Mi blocco un’istante e non riesco a replicare, sbalordito. È solo questione di secondi e poi finalmente rispondo: va bene, via del Pratello va bene.
Jonathan Clancy é il mio interlocutore.
Ci salutiamo e realizzo che i casi della vita sono talvolta sorprendenti.
Penso a quel pomeriggio del 1994 quando ebbi una conversazione identica (questo é il motivo della mia sorpresa) con un gruppo di giovani musicisti che aveva appena pubblicato l’album d’esordio.
Mimí era il cantante, Vittoria la batterista.
Ci vediamo in via del Pratello per l’ intervista?

In quel caso finimmo in un appartamento a discutere di musica ed aspirazioni varie per un paio d’ore, questa volta l’appuntamento é in un bar.
Dai Massimo Volume a His Clancyness, comunque il meglio che musicalmente é uscito dalle cantine di questa cittá.
Via del Pratello non é una via amata dai bolognesi doc, a dire il vero. Ma quelli che a Bologna ci gravitano finiscono inevitabilmente per penzolarci attorno.
Come se quel “lavorare con lentezza” propagato giornalmente dalle frequenze di radio Alice, che in via del Pratello aveva la sede, fosse ancora in qualche modo nell’aria.
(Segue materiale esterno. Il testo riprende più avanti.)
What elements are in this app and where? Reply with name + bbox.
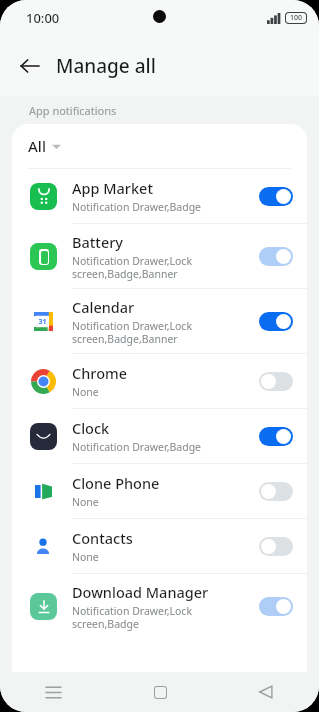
button[interactable]: Toggle notifications (259, 372, 293, 391)
staticText: Notification Drawer,Badge (72, 200, 202, 214)
button[interactable]: Clone Phone (12, 464, 307, 518)
staticText: Battery (72, 232, 123, 252)
button[interactable]: App Market (12, 169, 307, 223)
staticText: Contacts (72, 528, 133, 548)
button[interactable]: Toggle notifications (259, 187, 293, 206)
button[interactable]: Back (244, 672, 288, 712)
staticText: Clock (72, 418, 110, 438)
button[interactable]: Toggle notifications (259, 482, 293, 501)
button[interactable]: Toggle notifications (259, 312, 293, 331)
button[interactable]: Contacts (12, 519, 307, 573)
staticText: Notification Drawer,Badge (72, 440, 202, 454)
button[interactable]: 31 (12, 289, 307, 353)
staticText: Clone Phone (72, 473, 160, 493)
staticText: 31 (38, 317, 47, 327)
staticText: App Market (72, 178, 153, 198)
button[interactable]: Battery (12, 224, 307, 288)
button[interactable]: Back (8, 44, 52, 88)
button[interactable]: Clock (12, 409, 307, 463)
button[interactable]: Toggle notifications (259, 247, 293, 266)
button[interactable]: Home (138, 672, 182, 712)
button[interactable]: Toggle notifications (259, 597, 293, 616)
button[interactable]: Chrome (12, 354, 307, 408)
staticText: Notification Drawer,Lock screen,Badge,Ba… (72, 254, 192, 281)
staticText: All (28, 136, 46, 156)
staticText: None (72, 385, 99, 399)
button[interactable]: Toggle notifications (259, 427, 293, 446)
staticText: Calendar (72, 297, 135, 317)
staticText: 10:00 (26, 9, 60, 27)
staticText: Manage all (56, 53, 156, 79)
staticText: Download Manager (72, 582, 209, 602)
button[interactable]: Recents (31, 672, 75, 712)
staticText: Notification Drawer,Lock screen,Badge,Ba… (72, 319, 192, 346)
staticText: 100 (290, 13, 303, 23)
staticText: None (72, 550, 99, 564)
staticText: App notifications (29, 103, 117, 118)
staticText: Chrome (72, 363, 128, 383)
staticText: Notification Drawer,Lock screen,Badge (72, 604, 192, 631)
staticText: None (72, 495, 99, 509)
button[interactable]: Toggle notifications (259, 537, 293, 556)
button[interactable]: Download Manager (12, 574, 307, 638)
button[interactable]: All (12, 124, 307, 168)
.Amo il Pratello -esordisce Jonathan– anche se non è più il posto di una volta. Ma sta migliorando, sopratutto in questi ultimi due tre anni hanno aperto un paio di locali nuovi che hanno rilanciato la zona. Posti non necessariamente per giovani ma comunque fighi. Abito qui vicino e di conseguenza vedo quello che succede in zona. Negli ultimi anni si era trasferito molto del movimento in via Mascarella, il Pratello si era fossilizzato negli stessi locali che erano invecchiati con la propria clientela ma, come dicevo, ultimamente è assai migliorato. La giunta Cofferati aveva tagliato le gambe un pò a tutte queste situazioni, piano piano ci si sta riprendendo.

Jonathan Clancy é un giovane uomo di 31 anni che ha pubblicato da pochi mesi uno di quei dischi che tracciano il sentiero. Un disco che ha fatto smuovere i figaccioni di Pitchfork, tanto per dire. Il NME, primo mondo per quanto riguarda le vicende musicali, sbrodola a proposito di “psych-pop che ha trovato accenti ruvidi e aggressivitá”, mentre nientemeno che il Guardian se ne esce con una recensione dai riferimenti che definire lusinghieri é fin poco: Galaxie 500, Ultra Vivid Scene, Suicide e Joy Division.

Al di lá delle formule, Vicious é un disco che in realtà ha concluso un percorso ma che per la freschezza e anche per quanto si distanzia dalle produzioni precedenti ho personalmente vissuto come un vero e proprio debutto. Mi fa piacere che la vedi così -continua Jonathansopratutto in Italia si rimane ancorati al proprio passato, a tutto quello che si è fatto prima. Tutte le recensioni iniziano facendo riferimento ai Settlefish o a A Classic Education, io invece penso: chi se ne frega di quello che è stato prima. Mi verrebbe da dire: ascoltate il disco. Non è che ho problemi con la mia produzione precedente, ne sono orgoglioso ma è roba che fa parte del passato. Ogni tanto ci capita di ascoltare quelle cose in furgone, quando siamo in tour, ma più come gag che altro.  Mi diverte invece notare come quel tipo di suono, in particolare le prime cose dei Settlefish, un certo tipo di emo stia tornando in auge, sopratutto in America in questo momento.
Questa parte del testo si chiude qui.